Martin developed a reputation as a player who rose to the occasion in the Fall Classic, never great, but almost always good. He also acquired a reputation as a wild man, sampling New York nightlife with teammates Whitey Ford and Mickey Mantle and taking on all comers – on and off the field – in fights. Martin and several teammates went out for his birthday in 1957 at the Copacabana (the hottest spot north of Havana). Details vary based on the story’s telling, but a fight broke out between the players and some other patrons of the nightclub. A month later, Martin was traded to the Kansas City Athletics.

After the 1957 season, he was traded to the Tigers, and after one season in Detroit, he was traded to Cleveland. The Indians had a pronounced need for a second baseman, and general manager Frank Lane was willing to part with Don Mossi and Ray Narleski – both vital parts of the team that won 111 games and the pennant four years earlier – to get Martin, who for his part was thrilled to return to his natural position after bouncing between shortstop and third base for the Tigers. “I’m happy about the whole thing,” he said. Longtime Plain Dealer sports columnist Jim Doyle wrote that Lane, “a swapportunist from way back,” might have made a good deal, and they were willing to give Martin a chance.

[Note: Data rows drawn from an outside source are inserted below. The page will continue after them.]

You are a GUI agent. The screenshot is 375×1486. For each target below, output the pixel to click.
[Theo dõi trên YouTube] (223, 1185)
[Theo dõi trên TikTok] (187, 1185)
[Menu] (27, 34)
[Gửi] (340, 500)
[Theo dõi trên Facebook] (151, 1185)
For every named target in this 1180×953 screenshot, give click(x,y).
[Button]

If Martin was happy to be in Cleveland, he was probably just as happy to not be in Detroit, saying of his former teammates, “They got too much publicity, too much money and not enough spirit.”

Martin also didn’t have much use for his manager in Cleveland, Joe Gordon, himself a former second baseman. Gordon tried to change Martin’s fielding style, and Martin made it a point to needle Gordon in the press, pointing out he’d made significantly more errors in his playing career than Martin had. In fact, Gordon tried to bench Martin, but was overruled by Lane, who liked Martin’s fighting spirit. Of course, this further deepened the rift between Martin and Gordon.

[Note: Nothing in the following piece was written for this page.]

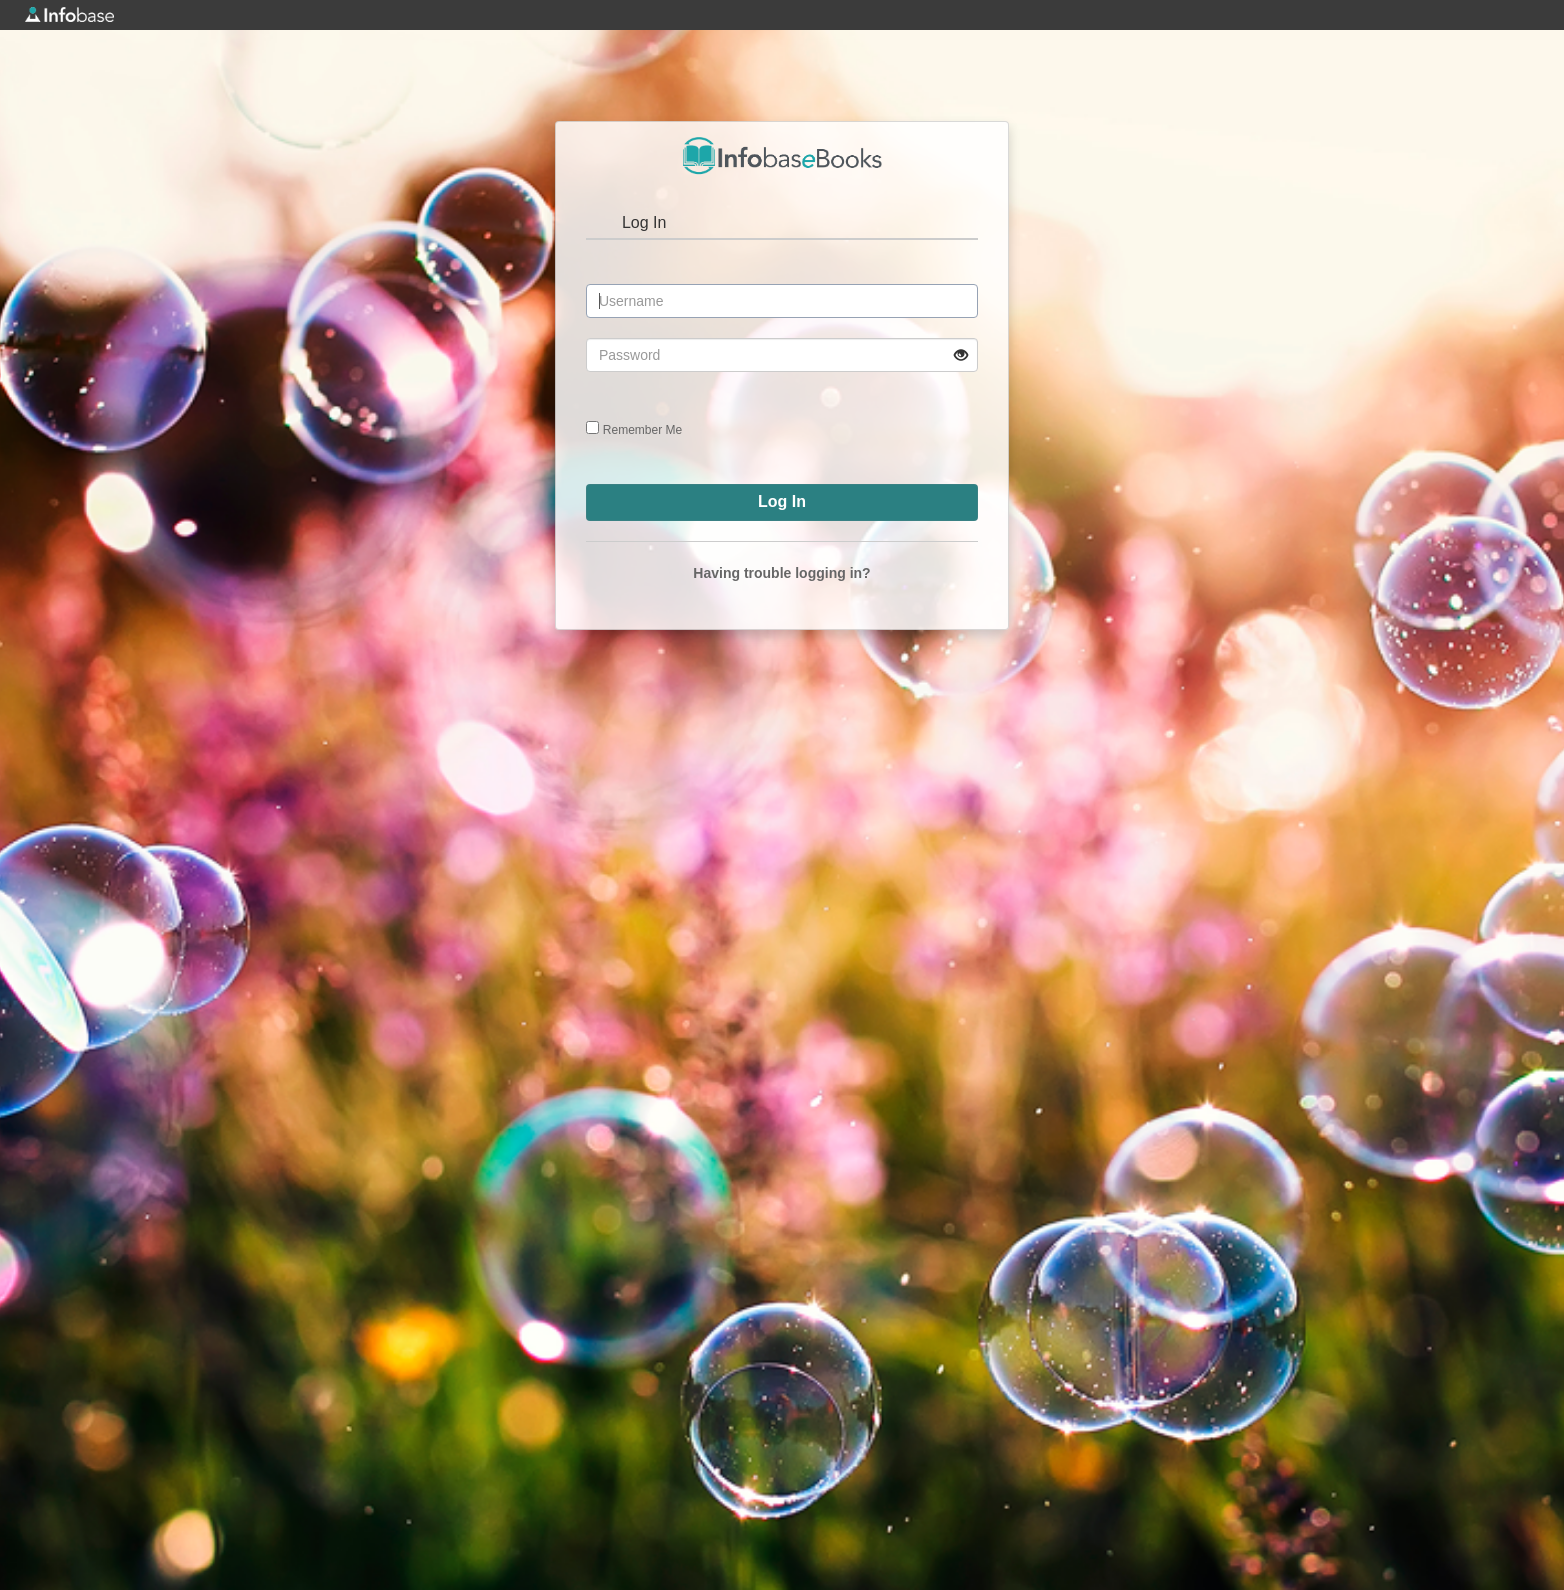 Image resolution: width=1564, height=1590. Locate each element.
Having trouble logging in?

The Indians were in first place in August when Martin was beaned in a game against the Senators. Pitcher Tex Clevenger hit Martin in his face with a fastball, breaking his jaw and six other bones in Martin’s head. The Tribe faded from contention after that, finishing second to the White Sox. (Martin took some perverse satisfaction in finishing higher than the Yankees that year.)

After the 1959 season, Martin was dealt to the Reds. The Indians got no better. Neither did Martin, who managed to hang on in the major leagues for two more years. In 1969, he got his first shot as a manager, guiding the Minnesota Twins in the new American League West Division. They were promptly swept by the Orioles, and Martin – who had made no friends in the Twin Cities – was fired. Stints with the Tigers, the Rangers, the Yankees, and the Athletics followed, and Martin won division titles with each of those teams except for the Rangers. He won two pennants and one World Series in the Bronx.

His most memorable moment as Rangers manager, though, came in Cleveland – in the visiting dugout for the infamous 10-cent beer night.